# Any B4 Passat Wagons on Bags?



## Scuba2001 (Jul 16, 2002)

I am thinking about selling off my GLI, and possibly getting a B4 wagon. It'd be a downgrade, but I'd like to experiment with airbags instead of your typical coilovers...
So school me on what stuff would be needed, estimated cost, etc.
Hook up the *switches*, and pickup the *bitches*


----------



## beyondkustom (Aug 9, 2006)

*Re: Any B4 Passat Wagons on Bags? (Scuba2001)*

i can't remember his name, but there's a guy in the passat-all other models forum that's bagging one & has a build thread up now, you might want to check it out. i had a 'bagged B4 sedan on 18"s myself. i love the B4 wagons, & they look SICK low...i'm still looking for a wagon too, i really want one. i sell complete kits in the $1500-$2000 range, & they are complete, down to the last fitting http://****************.com/smile/emthup.gif


----------



## Rat4Life (Oct 14, 2004)

*Re: Any B4 Passat Wagons on Bags? (beyondkustom)*

i did this for my buddy mike scott and its a b5.5 i am not sure if your suspension is the same here few pics.

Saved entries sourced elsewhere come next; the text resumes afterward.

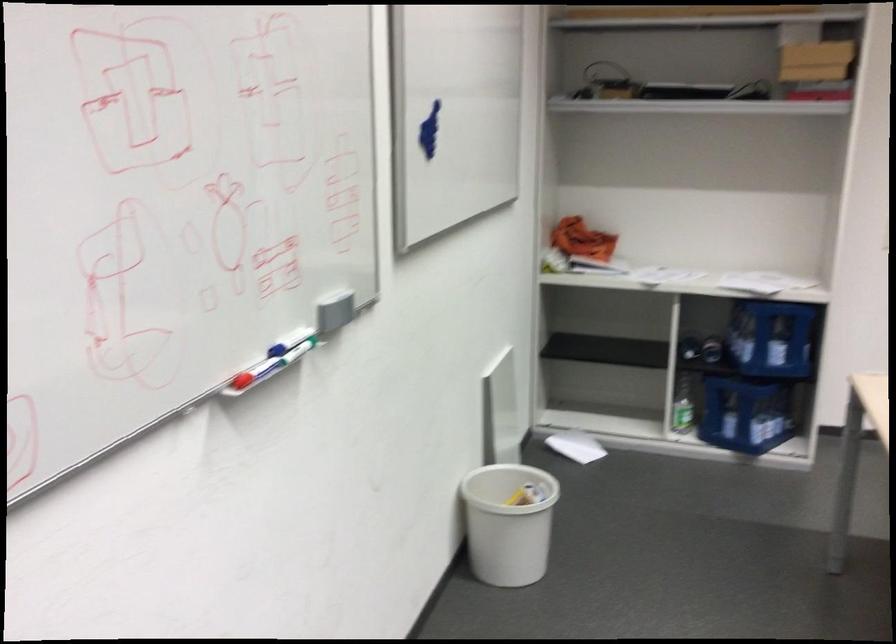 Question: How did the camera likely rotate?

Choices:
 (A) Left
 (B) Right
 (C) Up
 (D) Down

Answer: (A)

after this was done, i had to add another 2 inches or so to the rod part to bring the car a little bit higher


----------



## Dave926 (Mar 30, 2005)

*Re: Any B4 Passat Wagons on Bags? (beyondkustom)*

beyondcustom you have im


----------



## Scuba2001 (Jul 16, 2002)

*Re: Any B4 Passat Wagons on Bags? (Rat4Life)*

After owning a '98 B5 1.8T, I can tell you that the suspension between the B4 and B5's are totally different.








If I can get a complete kit with everything needed to drop the car on the tire, I'd be totally happy. I figure I'd spend about $1100-1500 on a nice set of fully adjustable coilovers. And then I'd still have to crawl under the car every time I wanted a different stance. For a few extra bucks, I might as well get a set og bags... even though it'll take more time to tweak the stance.


----------



## Rat4Life (Oct 14, 2004)

*Re: Any B4 Passat Wagons on Bags? (Scuba2001)*


_Quote, originally posted by *Scuba2001* »_After owning a '98 B5 1.8T, I can tell you that the suspension between the B4 and B5's are totally different.
.

you right i wasn't thinking b4 passat has a transvers* mounted engine, so the suspension is almost the same if not identical to a gti mk3


----------



## Scuba2001 (Jul 16, 2002)

*Re: Any B4 Passat Wagons on Bags? (Rat4Life)*


_Quote, originally posted by *Rat4Life* »_you right i wasn't thinking b4 passat has a transvers* mounted engine, so the suspension is almost the same if not identical to a gti mk3

Correct you are... Identical to the SLC Corrados and Mk3 GTI/Jetta VR6 platforms also. 2.0 Mk3's have different control arms and subframes.


----------